1. Clone and install

git clone https://github.com/Stackbilt-dev/mindspring.git
cd mindspring
npm install

2. Create Cloudflare resources

# KV namespace for state, auth keys, conversation text, and telemetry
wrangler kv namespace create MINDSPRING_KV
wrangler kv namespace create MINDSPRING_KV --preview

# R2 bucket for uploaded conversation files
wrangler r2 bucket create mindspring-uploads

# Vectorize index for semantic search
wrangler vectorize create mindspring-conversations --dimensions=1024 --metric=cosine

# Queue for async ingestion
wrangler queues create mindspring-ingestion
wrangler queues create mindspring-ingestion-dlq

Paste the KV namespace IDs into wrangler.toml:

[[kv_namespaces]]
binding = "KV"
id = "<your-kv-id>"
preview_id = "<your-preview-kv-id>"

3. Configure environment

cp .env.example .env
# Edit .env with your CLOUDFLARE_API_TOKEN

4. Deploy

wrangler deploy

5. Bootstrap an admin API key

wrangler kv key put --binding KV "apikey:your-initial-admin-key" \
  '{"name":"bootstrap","scope":"admin","createdAt":"2025-01-01T00:00:00Z","lastUsedAt":null,"revoked":false}' \
  --preview false --remote

Then use this key to create scoped keys via the API:

curl -X POST https://mindspring.<your-subdomain>.workers.dev/api/auth/keys \
  -H "Authorization: Bearer your-initial-admin-key" \
  -H "Content-Type: application/json" \
  -d '{"name": "my-ingest-key", "scope": "ingest"}'

6. Use the frontend

Open your Worker URL in a browser. Go to Settings, paste your API key, and save. You can now search conversations and upload files through the UI.

API Reference

All endpoints require an API key via Authorization: Bearer <key> or X-API-Key: <key>.

Search & Chat

Method Path Scope Description
GET /api/search?q=<query> read Semantic search. Params: q (required), limit (max 100), threshold (0-1).
POST /api/chat read RAG chat. Body: {"question": "...", "history": [...]}. Returns {"answer": "...", "sources": [...]}.
GET /api/conversations read Browse all conversations.

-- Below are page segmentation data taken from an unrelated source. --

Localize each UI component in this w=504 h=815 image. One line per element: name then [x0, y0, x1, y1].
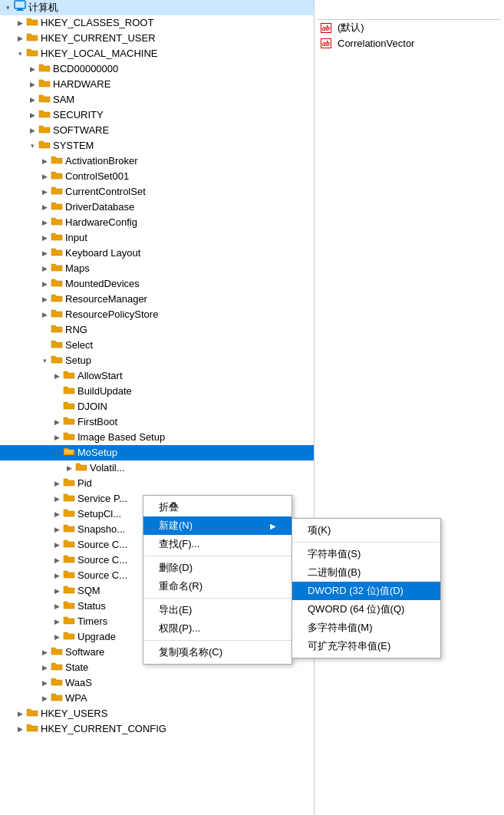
expand-btn-resourcemanager[interactable]: ▶ — [38, 293, 51, 305]
expand-btn-timers[interactable]: ▶ — [51, 615, 63, 628]
expand-btn-firstboot[interactable]: ▶ — [51, 416, 63, 428]
menu-item[interactable]: 导出(E) — [143, 601, 292, 619]
expand-btn-snapshot[interactable]: ▶ — [51, 523, 63, 536]
menu-item[interactable]: 字符串值(S) — [292, 545, 440, 563]
tree-item-bcd[interactable]: ▶BCD00000000 — [0, 61, 314, 77]
expand-btn-hku[interactable]: ▶ — [14, 708, 26, 720]
expand-btn-sourcec2[interactable]: ▶ — [51, 554, 63, 566]
tree-item-rng[interactable]: ▶RNG — [0, 322, 314, 338]
tree-item-wpa[interactable]: ▶WPA — [0, 691, 314, 706]
menu-item[interactable]: DWORD (32 位)值(D) — [292, 582, 440, 600]
tree-item-security[interactable]: ▶SECURITY — [0, 107, 314, 123]
expand-btn-hkcr[interactable]: ▶ — [14, 17, 26, 29]
tree-item-controlset001[interactable]: ▶ControlSet001 — [0, 169, 314, 184]
tree-item-buildupdate[interactable]: ▶BuildUpdate — [0, 384, 314, 399]
expand-btn-currentcontrolset[interactable]: ▶ — [38, 186, 51, 198]
reg-value-row[interactable]: ab(默认) — [318, 20, 501, 35]
tree-item-hku[interactable]: ▶HKEY_USERS — [0, 706, 314, 721]
menu-item[interactable]: QWORD (64 位)值(Q) — [292, 600, 440, 619]
tree-item-mounteddevices[interactable]: ▶MountedDevices — [0, 276, 314, 292]
menu-item[interactable]: 重命名(R) — [143, 577, 292, 596]
menu-item[interactable]: 项(K) — [292, 521, 440, 539]
tree-item-setup[interactable]: ▾Setup — [0, 353, 314, 368]
expand-btn-resourcepolicystore[interactable]: ▶ — [38, 309, 51, 321]
tree-item-resourcemanager[interactable]: ▶ResourceManager — [0, 292, 314, 307]
expand-btn-mosetup[interactable]: ▾ — [51, 447, 63, 459]
expand-btn-sourcec1[interactable]: ▶ — [51, 539, 63, 551]
tree-item-pid[interactable]: ▶Pid — [0, 476, 314, 491]
expand-btn-hkcu[interactable]: ▶ — [14, 32, 26, 45]
reg-value-row[interactable]: abCorrelationVector — [318, 35, 501, 51]
tree-item-sam[interactable]: ▶SAM — [0, 92, 314, 107]
expand-btn-upgrade[interactable]: ▶ — [51, 631, 63, 643]
menu-item[interactable]: 复制项名称(C) — [143, 643, 292, 662]
tree-item-driverdatabase[interactable]: ▶DriverDatabase — [0, 200, 314, 215]
expand-btn-keyboardlayout[interactable]: ▶ — [38, 247, 51, 259]
expand-btn-driverdatabase[interactable]: ▶ — [38, 201, 51, 213]
expand-btn-mounteddevices[interactable]: ▶ — [38, 278, 51, 290]
expand-btn-sourcec3[interactable]: ▶ — [51, 569, 63, 582]
menu-item[interactable]: 新建(N)▶ — [143, 516, 292, 535]
tree-item-volatil[interactable]: ▶Volatil... — [0, 460, 314, 476]
expand-btn-hkcc[interactable]: ▶ — [14, 723, 26, 735]
menu-item[interactable]: 二进制值(B) — [292, 563, 440, 582]
expand-btn-security[interactable]: ▶ — [26, 109, 38, 121]
expand-btn-computer[interactable]: ▾ — [2, 2, 14, 14]
expand-btn-bcd[interactable]: ▶ — [26, 63, 38, 75]
expand-btn-system[interactable]: ▾ — [26, 140, 38, 152]
menu-item[interactable]: 多字符串值(M) — [292, 619, 440, 637]
expand-btn-input[interactable]: ▶ — [38, 232, 51, 244]
tree-item-waas[interactable]: ▶WaaS — [0, 675, 314, 691]
expand-btn-sam[interactable]: ▶ — [26, 94, 38, 106]
expand-btn-software2[interactable]: ▶ — [38, 646, 51, 658]
tree-item-resourcepolicystore[interactable]: ▶ResourcePolicyStore — [0, 307, 314, 322]
tree-item-maps[interactable]: ▶Maps — [0, 261, 314, 276]
menu-item[interactable]: 删除(D) — [143, 559, 292, 577]
expand-btn-status[interactable]: ▶ — [51, 600, 63, 612]
tree-label-rng: RNG — [65, 322, 87, 338]
expand-btn-hardware[interactable]: ▶ — [26, 78, 38, 91]
expand-btn-sqm[interactable]: ▶ — [51, 585, 63, 597]
tree-item-computer[interactable]: ▾计算机 — [0, 0, 314, 15]
menu-item[interactable]: 查找(F)... — [143, 535, 292, 553]
tree-item-software[interactable]: ▶SOFTWARE — [0, 123, 314, 138]
tree-item-currentcontrolset[interactable]: ▶CurrentControlSet — [0, 184, 314, 200]
tree-item-allowstart[interactable]: ▶AllowStart — [0, 368, 314, 384]
expand-btn-hklm[interactable]: ▾ — [14, 48, 26, 60]
expand-btn-wpa[interactable]: ▶ — [38, 692, 51, 704]
expand-btn-software[interactable]: ▶ — [26, 124, 38, 137]
tree-item-select[interactable]: ▶Select — [0, 338, 314, 353]
tree-item-hardware[interactable]: ▶HARDWARE — [0, 77, 314, 92]
tree-item-keyboardlayout[interactable]: ▶Keyboard Layout — [0, 246, 314, 261]
tree-item-mosetup[interactable]: ▾MoSetup — [0, 445, 314, 460]
expand-btn-pid[interactable]: ▶ — [51, 477, 63, 490]
expand-btn-allowstart[interactable]: ▶ — [51, 370, 63, 382]
tree-item-system[interactable]: ▾SYSTEM — [0, 138, 314, 153]
expand-btn-servicep[interactable]: ▶ — [51, 493, 63, 505]
expand-btn-maps[interactable]: ▶ — [38, 262, 51, 275]
tree-item-hkcc[interactable]: ▶HKEY_CURRENT_CONFIG — [0, 721, 314, 737]
tree-item-hkcu[interactable]: ▶HKEY_CURRENT_USER — [0, 31, 314, 46]
folder-icon-state — [51, 660, 63, 675]
expand-btn-setupcl[interactable]: ▶ — [51, 508, 63, 520]
tree-item-input[interactable]: ▶Input — [0, 230, 314, 246]
expand-btn-setup[interactable]: ▾ — [38, 355, 51, 367]
menu-item[interactable]: 权限(P)... — [143, 619, 292, 638]
expand-btn-waas[interactable]: ▶ — [38, 677, 51, 689]
tree-item-activationbroker[interactable]: ▶ActivationBroker — [0, 153, 314, 169]
tree-item-hardwareconfig[interactable]: ▶HardwareConfig — [0, 215, 314, 230]
expand-btn-state[interactable]: ▶ — [38, 662, 51, 674]
tree-item-hklm[interactable]: ▾HKEY_LOCAL_MACHINE — [0, 46, 314, 61]
expand-btn-volatil[interactable]: ▶ — [63, 462, 75, 474]
expand-btn-controlset001[interactable]: ▶ — [38, 170, 51, 183]
tree-item-imagebasedsetup[interactable]: ▶Image Based Setup — [0, 430, 314, 445]
menu-item[interactable]: 折叠 — [143, 498, 292, 516]
tree-item-hkcr[interactable]: ▶HKEY_CLASSES_ROOT — [0, 15, 314, 31]
expand-btn-activationbroker[interactable]: ▶ — [38, 155, 51, 167]
menu-item[interactable]: 可扩充字符串值(E) — [292, 637, 440, 655]
tree-label-hardwareconfig: HardwareConfig — [65, 215, 137, 230]
expand-btn-imagebasedsetup[interactable]: ▶ — [51, 431, 63, 444]
tree-item-firstboot[interactable]: ▶FirstBoot — [0, 414, 314, 430]
tree-item-djoin[interactable]: ▶DJOIN — [0, 399, 314, 414]
expand-btn-hardwareconfig[interactable]: ▶ — [38, 216, 51, 229]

Params: limit (max 100), cursor.
GET /api/conversations/:id read Fetch a single conversation by ID.
GET /api/conversations/:id/similar read Find similar conversations. Params: limit (max 20).

Upload & Ingestion

Method Path Scope Description
POST /api/uploads/simple ingest Direct upload for files under 5MB. Send file as body with X-File-Name header.
POST /api/uploads ingest Initiate multipart upload for large files. Body: {"fileName": "...", "fileSize": N}.
POST /api/uploads/:id/part ingest Upload a part. Query: partNumber, multipartUploadId.
POST /api/uploads/:id/complete ingest Finalize upload and start ingestion. Body: {"multipartUploadId": "...", "parts": [...]}.
GET /api/uploads/:id/status ingest Poll ingestion progress.

Admin

Method Path Scope Description
POST /api/auth/keys admin Create a new API key. Body: {"name": "...", "scope": "read|ingest|admin"}.
GET /api/auth/keys admin List all API keys (metadata only).
DELETE /api/auth/keys/:name admin Revoke an API key by name.
GET /api/telemetry admin Query flow log events. Params: limit (max 200), category, cursor.
GET /api/telemetry/:id admin Get all events for a specific request or upload ID.

System

Method Path Scope Description
GET /api/stats read Vectorize index statistics.
GET /api/health read Service health check (Vectorize + Workers AI).
GET / public Service info and endpoint listing (or frontend UI if assets are deployed).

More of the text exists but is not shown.